Saturday, July 26, 2008

Every kitchen should have one of these

A local cookbook. I have a few that I really like - one from the hub's hometown church and one from a small town near my hometown. These are chock full of time-tested recipes and handy hints. Don't get me wrong, I still go to my trustworthy BH&G and Betty Crocker cookbooks when I need to know how to cook fish or a simple pie crust recipe (though, I really should have that one memorized by now), but I love those small-town cookbooks for interesting recipes. Where else can you find a dish called "Hanky Panky"?

This is the one from the hub's hometown church:It was a wedding shower present from my MIL. It has served me well the past five years.

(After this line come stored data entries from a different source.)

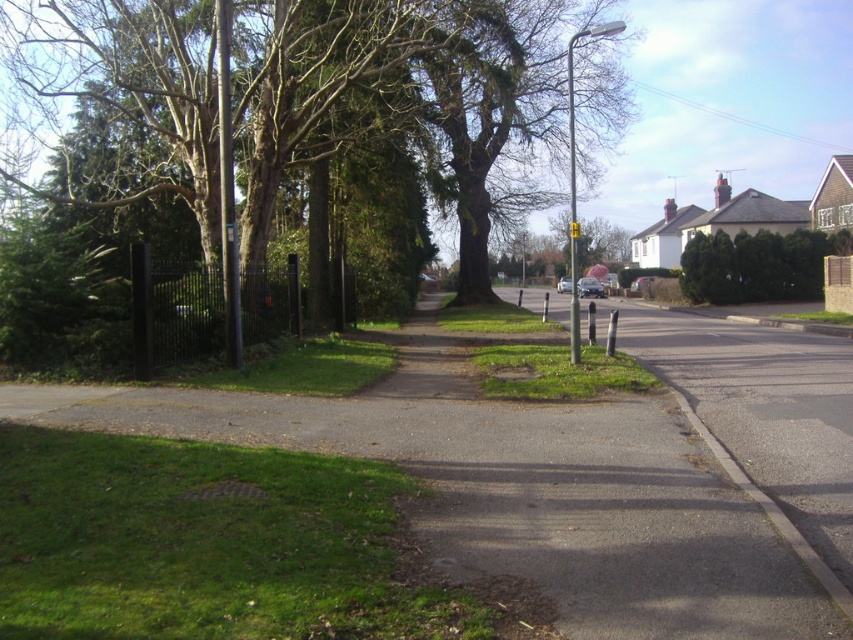 Question: Among these objects, which one is nearest to the camera?

Choices:
 (A) green leafy tree at upper right
 (B) gravel path at center

Answer: (B)

Question: Observing the image, what is the correct spatial positioning of green leafy tree at center in reference to green leafy tree at upper right?

Choices:
 (A) below
 (B) above

Answer: (B)

Question: Considering the real-world distances, which object is closest to the green leafy tree at upper right?

Choices:
 (A) gravel path at center
 (B) green leafy tree at center

Answer: (B)

Question: Which object is the farthest from the green leafy tree at center?

Choices:
 (A) gravel path at center
 (B) green leafy tree at upper right

Answer: (B)

Question: Is gravel path at center closer to camera compared to green leafy tree at center?

Choices:
 (A) yes
 (B) no

Answer: (A)

Question: Can you confirm if gravel path at center is thinner than green leafy tree at upper right?

Choices:
 (A) yes
 (B) no

Answer: (B)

Today, I decided to make banana bread because I had some brown bananas we never got around to eating and needed to thin out my stash of woefully brown bananas from the freezer.

Woefully brown. Way beyond my personal taste for eating. The two really brown ones in the front were the two I pulled from the freezer. I actually prefer using brown bananas that have been frozen and then thawed for banana bread. I don't know what it is, but it just seems to work better.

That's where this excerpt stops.